■ **What needs to be done**
Scan the records for "Samambaia". Show the matching lines.

■ **Records to use**
○ ○ ○

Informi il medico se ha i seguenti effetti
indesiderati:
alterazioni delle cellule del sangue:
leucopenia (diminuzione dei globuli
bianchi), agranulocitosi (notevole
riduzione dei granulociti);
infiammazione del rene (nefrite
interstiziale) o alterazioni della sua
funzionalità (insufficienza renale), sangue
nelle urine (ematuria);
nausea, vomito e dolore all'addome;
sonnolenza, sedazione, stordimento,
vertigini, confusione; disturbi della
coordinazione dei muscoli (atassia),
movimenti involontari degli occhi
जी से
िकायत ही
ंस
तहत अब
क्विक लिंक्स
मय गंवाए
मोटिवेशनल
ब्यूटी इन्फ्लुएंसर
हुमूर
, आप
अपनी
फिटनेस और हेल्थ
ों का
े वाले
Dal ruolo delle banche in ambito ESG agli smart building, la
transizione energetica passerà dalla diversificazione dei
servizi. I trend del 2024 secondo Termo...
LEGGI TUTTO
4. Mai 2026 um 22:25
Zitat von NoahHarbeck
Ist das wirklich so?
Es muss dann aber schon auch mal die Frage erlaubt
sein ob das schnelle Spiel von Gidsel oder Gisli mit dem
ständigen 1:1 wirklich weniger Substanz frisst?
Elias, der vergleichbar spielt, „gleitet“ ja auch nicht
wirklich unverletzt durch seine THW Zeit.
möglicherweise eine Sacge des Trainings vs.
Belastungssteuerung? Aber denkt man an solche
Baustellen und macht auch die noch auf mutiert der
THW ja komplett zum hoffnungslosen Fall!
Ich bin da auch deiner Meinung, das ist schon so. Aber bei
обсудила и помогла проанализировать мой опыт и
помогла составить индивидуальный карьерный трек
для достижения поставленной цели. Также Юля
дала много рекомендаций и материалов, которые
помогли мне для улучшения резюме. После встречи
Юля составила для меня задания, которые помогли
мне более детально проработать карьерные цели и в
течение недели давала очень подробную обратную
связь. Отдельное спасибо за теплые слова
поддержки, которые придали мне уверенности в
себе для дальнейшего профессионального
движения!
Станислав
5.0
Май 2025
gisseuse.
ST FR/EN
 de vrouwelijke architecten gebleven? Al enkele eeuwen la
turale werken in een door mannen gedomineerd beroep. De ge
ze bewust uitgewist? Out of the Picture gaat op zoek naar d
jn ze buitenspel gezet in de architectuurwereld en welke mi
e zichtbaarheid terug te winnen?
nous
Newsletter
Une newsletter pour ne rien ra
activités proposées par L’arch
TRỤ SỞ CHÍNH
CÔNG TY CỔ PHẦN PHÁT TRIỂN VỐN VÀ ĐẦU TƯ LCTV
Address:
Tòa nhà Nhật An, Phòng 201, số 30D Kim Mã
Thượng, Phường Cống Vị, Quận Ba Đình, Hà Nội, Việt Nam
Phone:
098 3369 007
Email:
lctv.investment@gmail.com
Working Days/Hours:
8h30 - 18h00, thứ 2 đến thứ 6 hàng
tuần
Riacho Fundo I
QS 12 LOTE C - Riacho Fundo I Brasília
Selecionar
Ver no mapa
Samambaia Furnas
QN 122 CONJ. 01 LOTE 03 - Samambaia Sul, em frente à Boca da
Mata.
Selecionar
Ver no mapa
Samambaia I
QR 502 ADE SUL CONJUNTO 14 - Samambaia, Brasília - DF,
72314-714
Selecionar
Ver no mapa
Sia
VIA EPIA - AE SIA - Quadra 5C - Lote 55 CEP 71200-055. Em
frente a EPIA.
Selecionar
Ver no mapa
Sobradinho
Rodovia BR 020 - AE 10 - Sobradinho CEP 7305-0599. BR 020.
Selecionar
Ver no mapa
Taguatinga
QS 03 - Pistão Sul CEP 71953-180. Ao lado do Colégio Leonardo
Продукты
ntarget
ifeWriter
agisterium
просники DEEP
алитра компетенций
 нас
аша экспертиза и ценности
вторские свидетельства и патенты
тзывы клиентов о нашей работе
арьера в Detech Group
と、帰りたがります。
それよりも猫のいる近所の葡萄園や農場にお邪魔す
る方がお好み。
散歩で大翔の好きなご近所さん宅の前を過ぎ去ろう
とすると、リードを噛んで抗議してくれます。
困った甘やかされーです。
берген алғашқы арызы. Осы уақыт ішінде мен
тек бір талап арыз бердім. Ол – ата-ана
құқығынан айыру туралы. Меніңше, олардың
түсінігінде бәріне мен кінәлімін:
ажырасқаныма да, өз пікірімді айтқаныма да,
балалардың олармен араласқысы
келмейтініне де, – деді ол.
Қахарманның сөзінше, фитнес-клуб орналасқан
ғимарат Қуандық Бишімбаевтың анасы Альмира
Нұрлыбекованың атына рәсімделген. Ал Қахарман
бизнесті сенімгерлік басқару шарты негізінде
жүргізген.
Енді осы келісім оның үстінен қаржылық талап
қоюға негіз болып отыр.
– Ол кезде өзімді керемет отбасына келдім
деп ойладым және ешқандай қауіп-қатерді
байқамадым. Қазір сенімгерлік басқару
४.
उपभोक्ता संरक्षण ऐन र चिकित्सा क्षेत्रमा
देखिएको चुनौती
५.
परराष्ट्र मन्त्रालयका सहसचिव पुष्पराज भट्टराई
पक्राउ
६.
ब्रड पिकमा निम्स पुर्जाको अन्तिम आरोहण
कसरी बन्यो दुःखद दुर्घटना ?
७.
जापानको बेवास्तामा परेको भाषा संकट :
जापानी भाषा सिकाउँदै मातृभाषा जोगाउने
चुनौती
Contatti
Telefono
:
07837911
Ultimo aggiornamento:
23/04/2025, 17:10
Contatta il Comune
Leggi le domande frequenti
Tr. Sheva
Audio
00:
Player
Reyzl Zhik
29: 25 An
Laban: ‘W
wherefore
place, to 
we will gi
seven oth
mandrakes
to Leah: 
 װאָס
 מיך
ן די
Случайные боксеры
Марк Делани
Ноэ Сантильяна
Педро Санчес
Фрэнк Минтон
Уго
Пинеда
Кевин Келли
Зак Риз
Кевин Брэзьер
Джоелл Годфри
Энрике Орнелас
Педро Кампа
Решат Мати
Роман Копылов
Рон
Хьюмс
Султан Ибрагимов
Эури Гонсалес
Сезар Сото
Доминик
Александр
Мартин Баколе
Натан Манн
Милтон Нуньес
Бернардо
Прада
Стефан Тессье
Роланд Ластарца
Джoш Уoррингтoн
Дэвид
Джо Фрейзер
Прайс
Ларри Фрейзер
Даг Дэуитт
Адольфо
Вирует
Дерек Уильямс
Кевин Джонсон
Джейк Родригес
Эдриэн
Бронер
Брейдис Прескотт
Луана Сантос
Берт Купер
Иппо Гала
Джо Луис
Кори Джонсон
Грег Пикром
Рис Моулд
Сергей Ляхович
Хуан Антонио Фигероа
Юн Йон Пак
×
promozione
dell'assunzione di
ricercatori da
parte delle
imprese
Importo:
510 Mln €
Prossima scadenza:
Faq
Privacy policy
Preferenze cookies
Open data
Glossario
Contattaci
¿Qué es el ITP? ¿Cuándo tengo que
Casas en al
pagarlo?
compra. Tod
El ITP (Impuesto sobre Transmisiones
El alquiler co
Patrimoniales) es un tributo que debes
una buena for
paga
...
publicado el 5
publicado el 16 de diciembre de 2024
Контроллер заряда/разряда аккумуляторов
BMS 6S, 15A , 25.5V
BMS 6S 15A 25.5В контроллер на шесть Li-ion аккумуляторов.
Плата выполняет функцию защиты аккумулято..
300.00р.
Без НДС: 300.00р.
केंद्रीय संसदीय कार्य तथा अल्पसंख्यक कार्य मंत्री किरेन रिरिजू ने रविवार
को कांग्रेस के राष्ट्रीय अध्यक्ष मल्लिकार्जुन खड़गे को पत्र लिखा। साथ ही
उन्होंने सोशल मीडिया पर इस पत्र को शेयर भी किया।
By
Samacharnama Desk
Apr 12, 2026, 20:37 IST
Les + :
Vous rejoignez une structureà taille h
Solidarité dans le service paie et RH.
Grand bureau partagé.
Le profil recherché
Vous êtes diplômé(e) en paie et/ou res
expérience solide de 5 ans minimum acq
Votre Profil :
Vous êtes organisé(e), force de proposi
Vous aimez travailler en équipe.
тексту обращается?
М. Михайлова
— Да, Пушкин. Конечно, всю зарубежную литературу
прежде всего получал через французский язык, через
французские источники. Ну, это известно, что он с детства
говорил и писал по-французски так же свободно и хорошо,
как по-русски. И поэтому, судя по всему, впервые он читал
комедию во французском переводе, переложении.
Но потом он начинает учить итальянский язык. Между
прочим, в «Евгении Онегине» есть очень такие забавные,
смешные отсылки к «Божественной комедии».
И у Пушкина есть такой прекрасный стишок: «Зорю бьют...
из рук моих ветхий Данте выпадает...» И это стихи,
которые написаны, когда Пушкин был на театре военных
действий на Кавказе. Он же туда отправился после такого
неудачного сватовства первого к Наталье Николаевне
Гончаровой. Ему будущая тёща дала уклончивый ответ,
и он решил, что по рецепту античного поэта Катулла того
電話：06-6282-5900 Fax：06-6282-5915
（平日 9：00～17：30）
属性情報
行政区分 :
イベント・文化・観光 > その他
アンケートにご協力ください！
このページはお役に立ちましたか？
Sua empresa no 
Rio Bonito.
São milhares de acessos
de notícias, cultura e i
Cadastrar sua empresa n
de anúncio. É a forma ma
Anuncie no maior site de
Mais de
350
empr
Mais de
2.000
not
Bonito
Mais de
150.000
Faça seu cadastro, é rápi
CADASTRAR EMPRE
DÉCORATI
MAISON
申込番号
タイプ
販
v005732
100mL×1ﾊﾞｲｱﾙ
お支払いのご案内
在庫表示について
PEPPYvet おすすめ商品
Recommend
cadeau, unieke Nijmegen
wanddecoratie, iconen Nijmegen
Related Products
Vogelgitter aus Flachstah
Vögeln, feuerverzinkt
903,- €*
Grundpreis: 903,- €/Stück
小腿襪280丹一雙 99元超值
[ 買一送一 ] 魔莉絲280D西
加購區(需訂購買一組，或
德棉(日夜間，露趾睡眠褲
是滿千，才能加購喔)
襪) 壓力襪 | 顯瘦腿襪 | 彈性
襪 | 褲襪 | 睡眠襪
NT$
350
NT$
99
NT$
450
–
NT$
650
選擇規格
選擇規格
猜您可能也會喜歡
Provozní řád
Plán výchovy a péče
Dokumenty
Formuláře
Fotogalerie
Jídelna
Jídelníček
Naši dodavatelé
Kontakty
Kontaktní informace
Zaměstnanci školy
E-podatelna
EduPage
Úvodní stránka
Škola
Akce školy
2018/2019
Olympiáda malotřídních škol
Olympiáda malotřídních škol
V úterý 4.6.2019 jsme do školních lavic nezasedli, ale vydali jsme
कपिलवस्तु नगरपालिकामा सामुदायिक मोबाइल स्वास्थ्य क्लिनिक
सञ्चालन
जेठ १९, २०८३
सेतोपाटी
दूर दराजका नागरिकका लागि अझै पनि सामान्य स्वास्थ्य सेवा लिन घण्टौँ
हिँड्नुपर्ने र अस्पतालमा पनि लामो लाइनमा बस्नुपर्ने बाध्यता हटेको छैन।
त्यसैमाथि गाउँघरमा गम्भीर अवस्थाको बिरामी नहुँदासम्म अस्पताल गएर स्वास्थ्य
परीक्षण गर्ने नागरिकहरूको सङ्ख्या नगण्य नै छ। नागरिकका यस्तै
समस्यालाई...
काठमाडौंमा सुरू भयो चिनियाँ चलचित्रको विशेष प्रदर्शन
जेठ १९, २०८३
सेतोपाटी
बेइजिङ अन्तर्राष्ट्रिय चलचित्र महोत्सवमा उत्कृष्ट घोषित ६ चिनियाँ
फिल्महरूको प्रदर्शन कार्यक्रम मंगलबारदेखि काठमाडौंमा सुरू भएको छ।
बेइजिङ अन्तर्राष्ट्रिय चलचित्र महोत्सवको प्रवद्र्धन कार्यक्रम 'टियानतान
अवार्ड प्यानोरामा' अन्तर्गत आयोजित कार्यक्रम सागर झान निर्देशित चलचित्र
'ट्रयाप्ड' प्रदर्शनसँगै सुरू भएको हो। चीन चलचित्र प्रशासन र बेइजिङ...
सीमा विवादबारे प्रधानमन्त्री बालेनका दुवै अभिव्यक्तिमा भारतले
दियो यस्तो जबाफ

○ ○ ○

■ **Reply to the exercise**
Samambaia Furnas
QN 122 CONJ. 01 LOTE 03 - Samambaia Sul, em frente à Boca da
Samambaia I
QR 502 ADE SUL CONJUNTO 14 - Samambaia, Brasília - DF,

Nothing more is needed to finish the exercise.